Lost1wing
Well-Known Member
- First Name
- Tim
- Joined
- Dec 22, 2020
- Threads
- 24
- Messages
- 2,606
- Reaction score
- 2,845
- Location
- West Georgia
- Vehicle(s)
- 2020 Jeep Gladiator Rubicon
- Occupation
- Retired AMT
No no, I agree with the placebo effect. I'm not so sure on the oil pressure theory. Yes, 10 psi will make a mess. 50 psi will make more of a mess. Oil solenoid could be opened earlier or later dedending on the program. If this is modified to happen at different rpms than originally designed, more oil could be supplied during high lift. No way Stellantis will admit to a design flaw.Oil pressure didn't change, and even if it did, it won't change a physical tick due to wear.
It's still, from day one, regulated at the same pressures, and the high volume solenoid kicks the oil pump into high at the same RPM.
Phasers only handle cam timing, not the valve lift. you can advance or retard the intake valve timing, but the physical parts still do the same job with the same wear.
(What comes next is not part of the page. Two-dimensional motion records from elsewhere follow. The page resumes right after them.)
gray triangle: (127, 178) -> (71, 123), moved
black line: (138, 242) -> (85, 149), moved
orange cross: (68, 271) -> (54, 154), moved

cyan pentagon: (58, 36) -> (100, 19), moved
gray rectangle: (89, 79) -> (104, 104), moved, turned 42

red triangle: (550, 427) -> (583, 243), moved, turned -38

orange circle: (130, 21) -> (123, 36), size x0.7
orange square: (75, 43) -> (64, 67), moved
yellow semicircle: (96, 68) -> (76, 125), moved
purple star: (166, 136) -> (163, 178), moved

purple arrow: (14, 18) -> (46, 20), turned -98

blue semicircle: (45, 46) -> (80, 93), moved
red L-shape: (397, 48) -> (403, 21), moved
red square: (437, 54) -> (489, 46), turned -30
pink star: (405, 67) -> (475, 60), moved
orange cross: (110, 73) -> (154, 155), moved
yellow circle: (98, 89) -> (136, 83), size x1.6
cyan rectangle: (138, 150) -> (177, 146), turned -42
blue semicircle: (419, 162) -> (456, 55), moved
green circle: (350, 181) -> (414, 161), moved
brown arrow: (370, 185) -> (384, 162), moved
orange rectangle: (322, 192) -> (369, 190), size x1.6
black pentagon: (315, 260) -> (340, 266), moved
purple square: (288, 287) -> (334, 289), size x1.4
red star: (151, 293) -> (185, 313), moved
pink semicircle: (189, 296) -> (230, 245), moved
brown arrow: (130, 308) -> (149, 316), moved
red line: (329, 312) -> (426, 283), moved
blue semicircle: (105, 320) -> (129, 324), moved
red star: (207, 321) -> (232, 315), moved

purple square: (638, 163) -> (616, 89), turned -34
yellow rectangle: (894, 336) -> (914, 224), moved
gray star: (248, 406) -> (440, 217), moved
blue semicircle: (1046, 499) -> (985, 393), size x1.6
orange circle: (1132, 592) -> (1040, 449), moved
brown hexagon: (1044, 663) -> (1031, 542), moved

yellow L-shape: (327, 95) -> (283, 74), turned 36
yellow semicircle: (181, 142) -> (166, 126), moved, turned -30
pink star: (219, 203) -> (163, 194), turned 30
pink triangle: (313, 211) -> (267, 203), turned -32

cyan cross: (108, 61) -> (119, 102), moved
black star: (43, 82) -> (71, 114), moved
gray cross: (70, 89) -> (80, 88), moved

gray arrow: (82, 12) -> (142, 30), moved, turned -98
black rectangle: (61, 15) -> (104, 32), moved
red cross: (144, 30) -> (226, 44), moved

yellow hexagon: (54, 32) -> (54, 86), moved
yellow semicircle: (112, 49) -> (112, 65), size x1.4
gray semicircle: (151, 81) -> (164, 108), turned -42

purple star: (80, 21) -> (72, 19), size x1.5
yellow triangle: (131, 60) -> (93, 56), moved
If your LP has a bad spot in a groove, you can rotate it on the platter, but it's still going to come under the stylus. You just changed when, not how.
(I watch the oil pressure as well as other engine and vehicle indicators fairly closely - and have on all of my vehicles. It's why I have the rally gauges in my SX4 and the AMX cluster in my Javelin)
the update can't make a tick go away. It's simply impossible. There's nothing a PCM can do to make physical damage disappear. If you arrive with a tick, you leave with a tick. It doesn't matter what people say - could be a placebo effect, hey, I don't notice it now - but it will still be there because you can't alter physical damage with software.
30 psi is more than enough for an idling engine. 20 is plenty for idle for that matter, even for a larger engine with a lower volume pump. Pressure doesn't lubricate valve train parts. 10 psi will send oil shooting over a fender.